High performance and scores
Currently, computation of scores or other diagnostics in s2dverification is slow.
It is needed to optimize the functions in terms of:
a) Computing time, for example by using base R vectorised functions or by calling C functions
b) Memory usage, for example by avoiding unneeded copies of arrays in the score functions.
c) Parallelism, particularly making them able to run on clusters with thousands of cores.
@ncortesi already programmed a set of scripts that allow to run score functions by chunks on MareNostrum (or SMP, with less than 128 tasks) and analysed the performance, giving a solution to c). More information can be found at https://earth.bsc.es/wiki/lib/exe/fetch.php?media=library:internal:20160615_running_diagnostics_on_marenostrum.pdf . This solution is, however, not ready to be used without some difficult configuration steps. @nmanubens is in contact with him to solve this issue. Additionally, in the long term, this solution should ideally be ported to R and make it available through parameters in the typical score functions or by evolving the veriApply()
function in the package easyVerification.
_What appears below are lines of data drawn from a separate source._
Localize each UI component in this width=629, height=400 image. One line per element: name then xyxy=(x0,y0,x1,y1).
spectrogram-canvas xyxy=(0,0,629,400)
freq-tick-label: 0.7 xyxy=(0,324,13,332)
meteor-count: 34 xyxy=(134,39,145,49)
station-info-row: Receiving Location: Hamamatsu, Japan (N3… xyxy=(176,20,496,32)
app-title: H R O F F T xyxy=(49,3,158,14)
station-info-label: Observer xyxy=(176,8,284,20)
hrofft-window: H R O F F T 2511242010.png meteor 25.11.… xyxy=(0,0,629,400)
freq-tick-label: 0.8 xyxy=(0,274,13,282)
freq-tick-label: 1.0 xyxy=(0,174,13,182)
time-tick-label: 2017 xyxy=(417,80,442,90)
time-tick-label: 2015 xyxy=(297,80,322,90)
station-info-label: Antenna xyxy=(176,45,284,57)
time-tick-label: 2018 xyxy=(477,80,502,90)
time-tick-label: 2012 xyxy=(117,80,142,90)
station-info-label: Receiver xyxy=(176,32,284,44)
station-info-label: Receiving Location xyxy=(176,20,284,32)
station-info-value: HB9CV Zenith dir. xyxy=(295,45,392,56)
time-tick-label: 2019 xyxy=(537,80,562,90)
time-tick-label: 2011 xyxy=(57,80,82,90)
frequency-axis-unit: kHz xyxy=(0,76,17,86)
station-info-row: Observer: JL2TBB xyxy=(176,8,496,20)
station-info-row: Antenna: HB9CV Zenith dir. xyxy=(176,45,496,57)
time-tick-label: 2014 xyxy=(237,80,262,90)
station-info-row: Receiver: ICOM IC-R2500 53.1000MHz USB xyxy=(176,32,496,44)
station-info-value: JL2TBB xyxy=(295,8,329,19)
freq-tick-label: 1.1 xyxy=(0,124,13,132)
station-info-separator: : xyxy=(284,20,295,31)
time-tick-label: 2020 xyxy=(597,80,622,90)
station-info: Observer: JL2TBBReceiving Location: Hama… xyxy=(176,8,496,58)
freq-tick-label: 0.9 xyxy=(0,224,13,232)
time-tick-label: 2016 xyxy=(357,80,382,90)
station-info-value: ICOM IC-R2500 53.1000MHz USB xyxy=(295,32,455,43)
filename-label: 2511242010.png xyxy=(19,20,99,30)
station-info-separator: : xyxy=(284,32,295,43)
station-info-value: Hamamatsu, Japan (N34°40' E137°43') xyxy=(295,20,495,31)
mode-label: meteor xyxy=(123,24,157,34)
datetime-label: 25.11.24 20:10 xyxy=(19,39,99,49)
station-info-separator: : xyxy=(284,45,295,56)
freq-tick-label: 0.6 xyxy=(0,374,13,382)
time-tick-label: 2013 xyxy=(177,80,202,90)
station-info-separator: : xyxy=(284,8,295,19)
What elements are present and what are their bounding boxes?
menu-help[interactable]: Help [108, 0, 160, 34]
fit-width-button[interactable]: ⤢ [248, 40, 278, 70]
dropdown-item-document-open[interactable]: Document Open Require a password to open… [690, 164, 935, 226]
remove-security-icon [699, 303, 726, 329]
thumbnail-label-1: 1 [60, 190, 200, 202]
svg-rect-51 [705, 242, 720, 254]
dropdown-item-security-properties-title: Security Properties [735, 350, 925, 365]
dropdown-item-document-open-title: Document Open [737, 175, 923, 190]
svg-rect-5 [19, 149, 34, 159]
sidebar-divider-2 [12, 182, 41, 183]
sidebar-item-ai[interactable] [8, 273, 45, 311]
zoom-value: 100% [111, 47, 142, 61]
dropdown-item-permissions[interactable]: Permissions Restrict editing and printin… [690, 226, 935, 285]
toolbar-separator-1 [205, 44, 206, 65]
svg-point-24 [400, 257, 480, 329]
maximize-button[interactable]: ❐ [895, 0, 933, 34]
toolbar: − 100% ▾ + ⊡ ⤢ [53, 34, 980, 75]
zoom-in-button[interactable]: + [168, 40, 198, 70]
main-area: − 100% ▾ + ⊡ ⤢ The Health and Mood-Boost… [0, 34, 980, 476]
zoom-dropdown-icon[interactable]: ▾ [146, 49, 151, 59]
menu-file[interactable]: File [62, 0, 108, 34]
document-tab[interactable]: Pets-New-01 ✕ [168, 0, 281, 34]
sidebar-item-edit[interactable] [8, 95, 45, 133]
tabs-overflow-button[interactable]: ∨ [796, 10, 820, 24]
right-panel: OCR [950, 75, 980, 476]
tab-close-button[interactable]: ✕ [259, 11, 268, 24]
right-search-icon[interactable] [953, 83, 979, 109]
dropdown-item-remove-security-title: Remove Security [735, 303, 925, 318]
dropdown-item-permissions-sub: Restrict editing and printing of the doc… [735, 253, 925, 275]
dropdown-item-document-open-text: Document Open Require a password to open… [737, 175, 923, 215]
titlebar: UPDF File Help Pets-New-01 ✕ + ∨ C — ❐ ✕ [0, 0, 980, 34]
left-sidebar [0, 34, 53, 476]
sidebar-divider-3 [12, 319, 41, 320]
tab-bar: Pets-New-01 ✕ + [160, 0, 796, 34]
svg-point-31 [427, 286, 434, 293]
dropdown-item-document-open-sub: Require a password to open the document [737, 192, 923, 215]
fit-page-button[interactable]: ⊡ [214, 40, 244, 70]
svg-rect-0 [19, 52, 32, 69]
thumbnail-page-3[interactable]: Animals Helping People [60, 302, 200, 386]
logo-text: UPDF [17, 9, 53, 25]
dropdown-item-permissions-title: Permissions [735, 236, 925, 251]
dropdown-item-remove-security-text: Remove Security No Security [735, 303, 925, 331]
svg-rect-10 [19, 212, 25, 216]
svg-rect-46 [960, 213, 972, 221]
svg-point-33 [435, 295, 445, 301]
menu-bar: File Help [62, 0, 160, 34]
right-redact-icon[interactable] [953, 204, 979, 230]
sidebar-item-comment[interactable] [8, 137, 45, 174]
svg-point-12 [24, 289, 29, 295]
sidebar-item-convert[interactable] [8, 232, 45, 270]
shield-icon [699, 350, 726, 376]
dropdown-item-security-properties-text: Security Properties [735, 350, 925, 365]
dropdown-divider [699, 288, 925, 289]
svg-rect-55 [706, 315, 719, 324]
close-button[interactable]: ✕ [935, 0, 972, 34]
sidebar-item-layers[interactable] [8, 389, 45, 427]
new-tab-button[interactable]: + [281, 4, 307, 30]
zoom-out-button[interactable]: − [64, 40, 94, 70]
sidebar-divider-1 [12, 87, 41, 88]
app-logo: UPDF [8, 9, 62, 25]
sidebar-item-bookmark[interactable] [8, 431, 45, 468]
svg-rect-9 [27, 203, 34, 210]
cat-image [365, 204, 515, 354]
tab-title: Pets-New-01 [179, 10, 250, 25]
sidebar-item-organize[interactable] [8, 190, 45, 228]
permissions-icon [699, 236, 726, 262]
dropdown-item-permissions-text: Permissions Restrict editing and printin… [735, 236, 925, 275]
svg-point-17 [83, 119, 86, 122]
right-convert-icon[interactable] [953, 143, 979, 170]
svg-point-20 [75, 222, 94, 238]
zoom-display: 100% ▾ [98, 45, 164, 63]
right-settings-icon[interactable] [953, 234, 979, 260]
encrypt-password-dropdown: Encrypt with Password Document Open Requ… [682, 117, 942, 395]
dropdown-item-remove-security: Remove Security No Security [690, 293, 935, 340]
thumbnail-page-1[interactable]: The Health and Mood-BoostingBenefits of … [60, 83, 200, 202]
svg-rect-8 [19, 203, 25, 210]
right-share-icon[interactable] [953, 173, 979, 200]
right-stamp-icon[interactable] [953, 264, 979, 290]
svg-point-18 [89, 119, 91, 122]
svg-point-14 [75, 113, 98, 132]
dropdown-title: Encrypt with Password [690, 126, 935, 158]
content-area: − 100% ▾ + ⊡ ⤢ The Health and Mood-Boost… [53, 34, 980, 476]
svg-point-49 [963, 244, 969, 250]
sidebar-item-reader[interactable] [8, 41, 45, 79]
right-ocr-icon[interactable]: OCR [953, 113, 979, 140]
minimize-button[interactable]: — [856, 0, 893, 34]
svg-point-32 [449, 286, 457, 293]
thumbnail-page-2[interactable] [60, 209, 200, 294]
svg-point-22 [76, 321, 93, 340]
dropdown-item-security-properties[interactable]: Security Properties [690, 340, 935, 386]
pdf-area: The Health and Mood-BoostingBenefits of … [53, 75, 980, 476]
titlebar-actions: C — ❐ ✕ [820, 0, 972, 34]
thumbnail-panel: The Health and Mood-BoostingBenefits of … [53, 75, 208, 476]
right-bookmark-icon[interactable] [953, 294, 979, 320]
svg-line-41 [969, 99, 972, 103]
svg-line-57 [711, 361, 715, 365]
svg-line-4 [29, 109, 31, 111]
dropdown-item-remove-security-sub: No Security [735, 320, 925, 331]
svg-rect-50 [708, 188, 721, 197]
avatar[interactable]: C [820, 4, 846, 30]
@nmanubens and @jginer are working on a compatibility break in s2dverification in which the data model used throughout will be revised and improved taking into account existing libraries that, for example, offer abstractions of distributed arrays in a way that, a simple sum of two arrays, is launched transparently and automatically in the multiple nodes. Furthermore, this model has to be agreed and common with the one in downscaleR (discussion ongoing with Joaquín from UNICAN) and it should also end up being, ideally, the data model used in QA4Seas.
The Data & Diagnostics team is also investigating existing paradigms and techniques to deal with this kind of problems.